◆ **WHAT IS REQUIRED**:
Within the listing below, please show every line carrying the string "Find".

◆ **MATERIAL PROVIDED**:
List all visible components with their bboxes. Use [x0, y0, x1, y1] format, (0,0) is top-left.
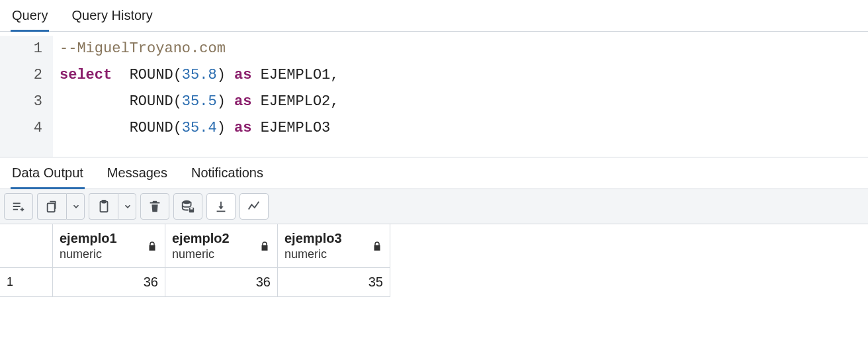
copy-icon [45, 199, 60, 214]
column-type: numeric [60, 247, 142, 262]
svg-rect-4 [191, 208, 193, 210]
paste-menu-button[interactable] [118, 193, 136, 220]
chart-button[interactable] [239, 193, 269, 220]
sql-editor[interactable]: 1234 --MiguelTroyano.comselect ROUND(35.… [0, 32, 868, 157]
tab-messages[interactable]: Messages [106, 159, 169, 189]
code-line: ROUND(35.4) as EJEMPLO3 [60, 115, 339, 142]
save-data-button[interactable] [173, 193, 202, 220]
column-header[interactable]: ejemplo2numeric [165, 224, 278, 268]
column-type: numeric [172, 247, 255, 262]
code-line: select ROUND(35.8) as EJEMPLO1, [60, 62, 339, 89]
download-button[interactable] [206, 193, 236, 220]
cell[interactable]: 35 [278, 268, 390, 297]
column-header-index [0, 224, 53, 268]
line-number: 3 [0, 89, 42, 115]
output-tabbar: Data Output Messages Notifications [0, 157, 868, 189]
database-save-icon [181, 199, 195, 214]
paste-button[interactable] [89, 193, 118, 220]
chevron-down-icon [71, 202, 81, 211]
add-row-icon [11, 199, 26, 214]
cell[interactable]: 36 [165, 268, 278, 297]
editor-gutter: 1234 [0, 36, 53, 157]
tab-notifications[interactable]: Notifications [190, 159, 265, 189]
line-number: 4 [0, 115, 42, 142]
download-icon [214, 199, 228, 214]
copy-menu-button[interactable] [66, 193, 85, 220]
row-number[interactable]: 1 [0, 268, 53, 297]
column-name: ejemplo2 [172, 230, 255, 247]
lock-icon [146, 240, 158, 252]
line-number: 1 [0, 36, 42, 62]
column-type: numeric [284, 247, 367, 262]
copy-button[interactable] [37, 193, 66, 220]
lock-icon [371, 240, 383, 252]
cell[interactable]: 36 [53, 268, 165, 297]
trash-icon [148, 199, 162, 214]
tab-query[interactable]: Query [11, 1, 49, 31]
lock-icon [259, 240, 271, 252]
paste-icon [97, 199, 111, 214]
svg-rect-1 [102, 200, 106, 203]
tab-query-history[interactable]: Query History [70, 1, 153, 31]
column-header[interactable]: ejemplo3numeric [278, 224, 390, 268]
svg-point-2 [183, 200, 191, 204]
column-name: ejemplo3 [284, 230, 367, 247]
editor-code[interactable]: --MiguelTroyano.comselect ROUND(35.8) as… [53, 36, 339, 157]
column-header[interactable]: ejemplo1numeric [53, 224, 165, 268]
result-grid: ejemplo1numericejemplo2numericejemplo3nu… [0, 224, 868, 297]
delete-button[interactable] [140, 193, 169, 220]
chevron-down-icon [123, 202, 132, 211]
paste-split-button [89, 193, 136, 220]
column-name: ejemplo1 [60, 230, 142, 247]
code-line: --MiguelTroyano.com [60, 36, 339, 62]
chart-line-icon [247, 199, 261, 214]
tab-data-output[interactable]: Data Output [11, 159, 85, 189]
line-number: 2 [0, 62, 42, 89]
editor-tabbar: Query Query History [0, 0, 868, 32]
code-line: ROUND(35.5) as EJEMPLO2, [60, 89, 339, 115]
copy-split-button [37, 193, 85, 220]
output-toolbar [0, 189, 868, 224]
add-row-button[interactable] [4, 193, 33, 220]
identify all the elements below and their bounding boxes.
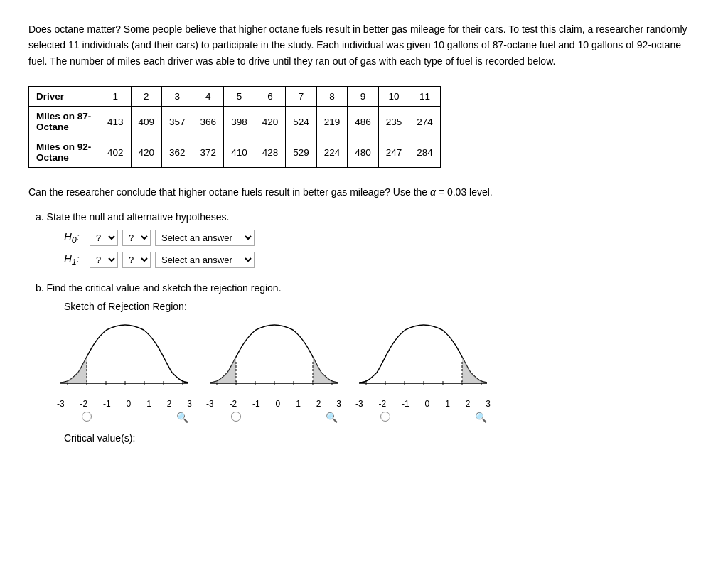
- graph1-radio[interactable]: [82, 412, 92, 424]
- graph1-svg: [57, 319, 192, 397]
- data-table: Driver 1 2 3 4 5 6 7 8 9 10 11 Miles on …: [28, 86, 441, 168]
- graph3-labels: -3 -2 -1 0 1 2 3: [355, 399, 491, 409]
- critical-value-label: Critical value(s):: [64, 432, 700, 444]
- graph1-magnify[interactable]: 🔍: [176, 412, 188, 424]
- row2-label: Miles on 92-Octane: [29, 137, 100, 168]
- row1-label: Miles on 87-Octane: [29, 107, 100, 137]
- graph2-labels: -3 -2 -1 0 1 2 3: [206, 399, 341, 409]
- h1-select-q1[interactable]: ?: [90, 252, 118, 268]
- part-a-label: a. State the null and alternative hypoth…: [36, 211, 700, 223]
- table-header-driver: Driver: [29, 87, 100, 107]
- graphs-container: -3 -2 -1 0 1 2 3 🔍: [57, 319, 700, 424]
- graph1-labels: -3 -2 -1 0 1 2 3: [57, 399, 192, 409]
- question-text: Can the researcher conclude that higher …: [28, 185, 700, 200]
- svg-rect-30: [462, 319, 491, 397]
- h1-label: H1:: [64, 252, 85, 267]
- graph2-magnify[interactable]: 🔍: [326, 412, 338, 424]
- sketch-label: Sketch of Rejection Region:: [64, 301, 700, 312]
- h1-select-answer[interactable]: Select an answer μ_d > 0 μ_d < 0 μ_d = 0…: [155, 252, 255, 268]
- svg-rect-19: [313, 319, 341, 397]
- h1-row: H1: ? ? Select an answer μ_d > 0 μ_d < 0…: [64, 252, 700, 268]
- graph2-icons: 🔍: [206, 412, 341, 424]
- part-b: b. Find the critical value and sketch th…: [28, 282, 700, 444]
- graph1-icons: 🔍: [57, 412, 192, 424]
- svg-rect-8: [57, 319, 87, 397]
- graph2-radio[interactable]: [231, 412, 241, 424]
- h0-select-q1[interactable]: ?: [90, 230, 118, 246]
- intro-text: Does octane matter? Some people believe …: [28, 21, 700, 69]
- h0-row: H0: ? ? Select an answer μ_d > 0 μ_d < 0…: [64, 230, 700, 246]
- h1-select-q2[interactable]: ?: [122, 252, 151, 268]
- part-b-label: b. Find the critical value and sketch th…: [36, 282, 700, 294]
- h0-select-answer[interactable]: Select an answer μ_d > 0 μ_d < 0 μ_d = 0…: [155, 230, 255, 246]
- graph3-wrapper: -3 -2 -1 0 1 2 3 🔍: [355, 319, 491, 424]
- part-a: a. State the null and alternative hypoth…: [28, 211, 700, 268]
- h0-label: H0:: [64, 230, 85, 245]
- h0-select-q2[interactable]: ?: [122, 230, 151, 246]
- graph1-wrapper: -3 -2 -1 0 1 2 3 🔍: [57, 319, 192, 424]
- graph3-radio[interactable]: [380, 412, 390, 424]
- graph3-icons: 🔍: [355, 412, 491, 424]
- graph3-magnify[interactable]: 🔍: [475, 412, 487, 424]
- svg-rect-18: [206, 319, 236, 397]
- graph3-svg: [355, 319, 491, 397]
- graph2-svg: [206, 319, 341, 397]
- graph2-wrapper: -3 -2 -1 0 1 2 3 🔍: [206, 319, 341, 424]
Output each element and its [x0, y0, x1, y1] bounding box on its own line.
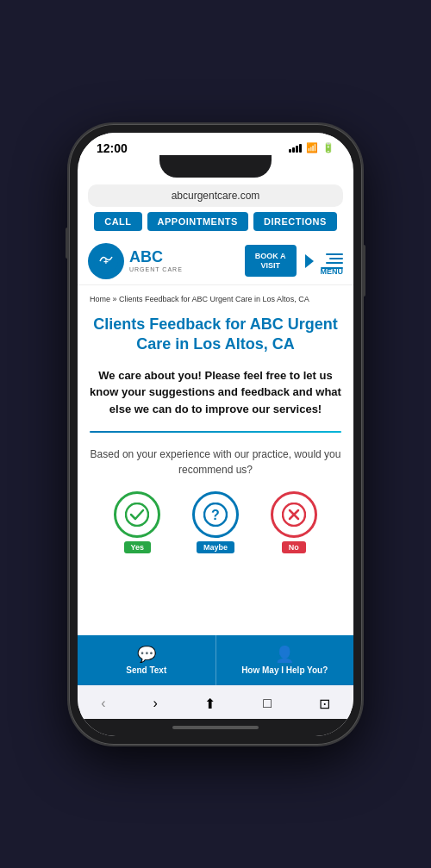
menu-line-2 — [329, 258, 343, 259]
page-description: We care about you! Please feel free to l… — [90, 367, 341, 418]
no-label: No — [282, 541, 306, 553]
logo-text: ABC URGENT CARE — [129, 249, 183, 272]
tabs-button[interactable]: ⊡ — [310, 692, 339, 715]
breadcrumb-home[interactable]: Home — [90, 295, 110, 303]
appointments-button[interactable]: APPOINTMENTS — [147, 212, 248, 231]
menu-button[interactable]: MENU — [321, 253, 344, 269]
yes-label: Yes — [124, 541, 152, 553]
svg-text:?: ? — [211, 508, 220, 522]
question-icon: ? — [203, 503, 228, 527]
x-icon — [282, 503, 306, 527]
svg-point-2 — [126, 503, 148, 526]
share-button[interactable]: ⬆ — [196, 692, 224, 715]
logo-sub: URGENT CARE — [129, 266, 183, 273]
logo-icon: + — [88, 243, 124, 279]
browser-nav: ‹ › ⬆ □ ⊡ — [78, 685, 353, 719]
battery-icon: 🔋 — [322, 142, 334, 153]
breadcrumb: Home » Clients Feedback for ABC Urgent C… — [90, 294, 341, 305]
section-divider — [90, 431, 341, 433]
send-text-button[interactable]: 💬 Send Text — [78, 635, 216, 685]
send-text-icon: 💬 — [137, 645, 156, 664]
book-visit-button[interactable]: BOOK A VISIT — [245, 245, 297, 278]
page-title: Clients Feedback for ABC Urgent Care in … — [90, 315, 341, 355]
notch — [159, 155, 272, 178]
site-header: + ABC URGENT CARE BOOK A VISIT — [78, 238, 353, 285]
logo-area: + ABC URGENT CARE — [88, 243, 183, 279]
phone-screen: 12:00 📶 🔋 abcurgentcare.com CALL A — [78, 133, 353, 736]
header-right: BOOK A VISIT MENU — [245, 245, 343, 278]
back-button[interactable]: ‹ — [92, 692, 114, 715]
book-visit-arrow — [305, 254, 314, 268]
checkmark-icon — [125, 503, 149, 527]
phone-frame: 12:00 📶 🔋 abcurgentcare.com CALL A — [69, 124, 362, 745]
help-icon: 👤 — [275, 645, 294, 664]
feedback-maybe[interactable]: ? Maybe — [192, 491, 239, 553]
home-indicator-area — [78, 719, 353, 736]
directions-button[interactable]: DIRECTIONS — [253, 212, 337, 231]
status-icons: 📶 🔋 — [289, 142, 334, 153]
feedback-yes[interactable]: Yes — [114, 491, 160, 553]
forward-button[interactable]: › — [144, 692, 166, 715]
send-text-label: Send Text — [126, 665, 166, 675]
help-label: How May I Help You? — [241, 665, 328, 675]
signal-icon — [289, 144, 302, 153]
wifi-icon: 📶 — [306, 142, 318, 153]
menu-line-1 — [326, 253, 343, 255]
maybe-label: Maybe — [197, 541, 234, 553]
logo-abc: ABC — [129, 249, 183, 266]
feedback-options: Yes ? Maybe — [90, 491, 341, 571]
url-bar[interactable]: abcurgentcare.com — [88, 184, 343, 207]
call-button[interactable]: CALL — [94, 212, 141, 231]
main-content: Home » Clients Feedback for ABC Urgent C… — [78, 285, 353, 635]
menu-line-3 — [326, 262, 343, 264]
bookmarks-button[interactable]: □ — [254, 692, 280, 715]
bottom-action-bar: 💬 Send Text 👤 How May I Help You? — [78, 635, 353, 685]
breadcrumb-current: Clients Feedback for ABC Urgent Care in … — [119, 295, 309, 303]
home-bar — [172, 726, 259, 729]
yes-circle — [114, 491, 160, 538]
menu-label: MENU — [321, 267, 344, 269]
help-button[interactable]: 👤 How May I Help You? — [216, 635, 354, 685]
action-buttons-bar: CALL APPOINTMENTS DIRECTIONS — [78, 212, 353, 238]
feedback-no[interactable]: No — [271, 491, 317, 553]
book-visit-text: BOOK A VISIT — [255, 252, 286, 271]
logo-svg: + — [93, 248, 119, 274]
maybe-circle: ? — [192, 491, 239, 538]
content-area: abcurgentcare.com CALL APPOINTMENTS DIRE… — [78, 178, 353, 736]
no-circle — [271, 491, 317, 538]
status-time: 12:00 — [97, 141, 128, 155]
recommend-text: Based on your experience with our practi… — [90, 446, 341, 478]
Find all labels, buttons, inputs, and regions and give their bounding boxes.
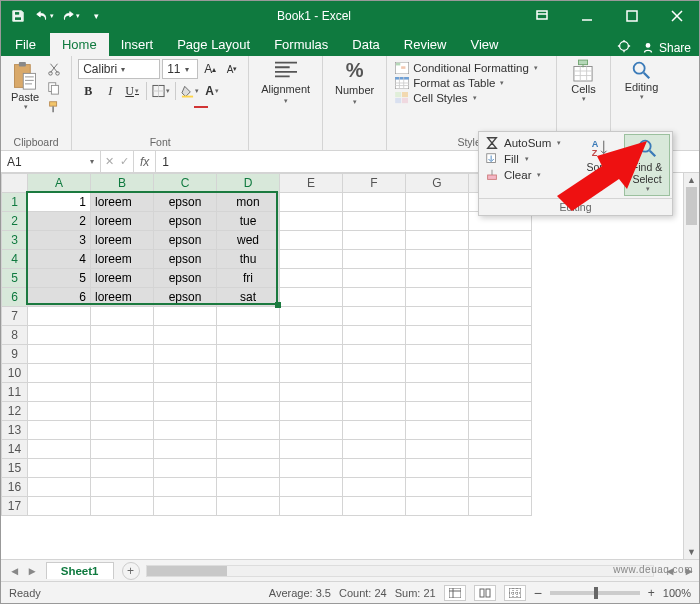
cell-A7[interactable] <box>28 307 91 326</box>
cell-E8[interactable] <box>280 326 343 345</box>
cell-C17[interactable] <box>154 497 217 516</box>
cell-E15[interactable] <box>280 459 343 478</box>
cell-B3[interactable]: loreem <box>91 231 154 250</box>
cell-A3[interactable]: 3 <box>28 231 91 250</box>
cell-F9[interactable] <box>343 345 406 364</box>
view-normal-icon[interactable] <box>444 585 466 601</box>
font-color-icon[interactable]: A▾ <box>202 81 222 101</box>
cell-D8[interactable] <box>217 326 280 345</box>
cell-C7[interactable] <box>154 307 217 326</box>
cell-B7[interactable] <box>91 307 154 326</box>
cell-E12[interactable] <box>280 402 343 421</box>
col-header-G[interactable]: G <box>406 174 469 193</box>
alignment-button[interactable]: Alignment▾ <box>255 59 316 105</box>
tab-view[interactable]: View <box>458 33 510 56</box>
cell-F11[interactable] <box>343 383 406 402</box>
cell-E1[interactable] <box>280 193 343 212</box>
cell-A1[interactable]: 1 <box>28 193 91 212</box>
tab-insert[interactable]: Insert <box>109 33 166 56</box>
redo-icon[interactable]: ▾ <box>57 4 83 28</box>
paste-button[interactable]: Paste ▾ <box>7 59 43 113</box>
cell-B8[interactable] <box>91 326 154 345</box>
cell-C16[interactable] <box>154 478 217 497</box>
row-header-11[interactable]: 11 <box>2 383 28 402</box>
row-header-3[interactable]: 3 <box>2 231 28 250</box>
editing-button[interactable]: Editing▾ <box>617 59 667 101</box>
cell-D11[interactable] <box>217 383 280 402</box>
worksheet-grid[interactable]: ABCDEFGH11loreemepsonmon22loreemepsontue… <box>1 173 683 559</box>
select-all-corner[interactable] <box>2 174 28 193</box>
sheet-tab-sheet1[interactable]: Sheet1 <box>46 562 114 579</box>
cell-G2[interactable] <box>406 212 469 231</box>
row-header-13[interactable]: 13 <box>2 421 28 440</box>
cell-G8[interactable] <box>406 326 469 345</box>
cell-D10[interactable] <box>217 364 280 383</box>
underline-button[interactable]: U▾ <box>122 81 142 101</box>
cell-B16[interactable] <box>91 478 154 497</box>
col-header-E[interactable]: E <box>280 174 343 193</box>
cell-D9[interactable] <box>217 345 280 364</box>
cell-H13[interactable] <box>469 421 532 440</box>
row-header-6[interactable]: 6 <box>2 288 28 307</box>
name-box[interactable]: A1▾ <box>1 151 101 172</box>
cell-G3[interactable] <box>406 231 469 250</box>
row-header-1[interactable]: 1 <box>2 193 28 212</box>
cell-G12[interactable] <box>406 402 469 421</box>
cell-F17[interactable] <box>343 497 406 516</box>
fill-color-icon[interactable]: ▾ <box>180 81 200 101</box>
tab-page-layout[interactable]: Page Layout <box>165 33 262 56</box>
cell-F1[interactable] <box>343 193 406 212</box>
cell-C10[interactable] <box>154 364 217 383</box>
zoom-in-button[interactable]: + <box>648 586 655 600</box>
cell-G7[interactable] <box>406 307 469 326</box>
cell-C5[interactable]: epson <box>154 269 217 288</box>
cell-H12[interactable] <box>469 402 532 421</box>
cell-E10[interactable] <box>280 364 343 383</box>
cell-F8[interactable] <box>343 326 406 345</box>
cell-E7[interactable] <box>280 307 343 326</box>
cell-D1[interactable]: mon <box>217 193 280 212</box>
cell-E2[interactable] <box>280 212 343 231</box>
cell-B5[interactable]: loreem <box>91 269 154 288</box>
cell-G10[interactable] <box>406 364 469 383</box>
view-page-break-icon[interactable] <box>504 585 526 601</box>
cell-A9[interactable] <box>28 345 91 364</box>
cell-H16[interactable] <box>469 478 532 497</box>
cell-A15[interactable] <box>28 459 91 478</box>
font-name-combo[interactable]: Calibri▾ <box>78 59 160 79</box>
cut-icon[interactable] <box>45 61 63 77</box>
cell-D4[interactable]: thu <box>217 250 280 269</box>
cell-H15[interactable] <box>469 459 532 478</box>
cell-E11[interactable] <box>280 383 343 402</box>
cell-F12[interactable] <box>343 402 406 421</box>
col-header-A[interactable]: A <box>28 174 91 193</box>
cell-B12[interactable] <box>91 402 154 421</box>
cell-D5[interactable]: fri <box>217 269 280 288</box>
row-header-2[interactable]: 2 <box>2 212 28 231</box>
increase-font-icon[interactable]: A▴ <box>200 59 220 79</box>
cell-B17[interactable] <box>91 497 154 516</box>
maximize-icon[interactable] <box>609 1 654 31</box>
cell-G1[interactable] <box>406 193 469 212</box>
sheet-nav-next-icon[interactable]: ► <box>26 565 37 577</box>
minimize-icon[interactable] <box>564 1 609 31</box>
cell-D6[interactable]: sat <box>217 288 280 307</box>
col-header-D[interactable]: D <box>217 174 280 193</box>
cell-F4[interactable] <box>343 250 406 269</box>
cell-E9[interactable] <box>280 345 343 364</box>
row-header-4[interactable]: 4 <box>2 250 28 269</box>
qat-customize-icon[interactable]: ▾ <box>83 4 109 28</box>
row-header-16[interactable]: 16 <box>2 478 28 497</box>
view-page-layout-icon[interactable] <box>474 585 496 601</box>
enter-formula-icon[interactable]: ✓ <box>120 155 129 168</box>
ribbon-options-icon[interactable] <box>519 1 564 31</box>
cell-G9[interactable] <box>406 345 469 364</box>
cell-B13[interactable] <box>91 421 154 440</box>
zoom-slider[interactable] <box>550 591 640 595</box>
cell-D15[interactable] <box>217 459 280 478</box>
cell-G16[interactable] <box>406 478 469 497</box>
share-button[interactable]: Share <box>641 41 691 55</box>
cell-H7[interactable] <box>469 307 532 326</box>
cell-C15[interactable] <box>154 459 217 478</box>
cell-A2[interactable]: 2 <box>28 212 91 231</box>
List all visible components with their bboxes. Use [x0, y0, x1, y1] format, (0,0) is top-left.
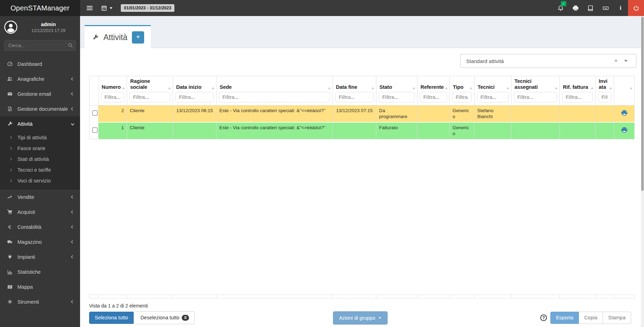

◆ **TASK SOLUTION**:
- part-b: b. Find the critical value and sketch th…: [28, 282, 700, 444]
- part-b-label: b. Find the critical value and sketch th…: [36, 282, 700, 294]
Find all labels, buttons, inputs, and regions and give their bounding boxes.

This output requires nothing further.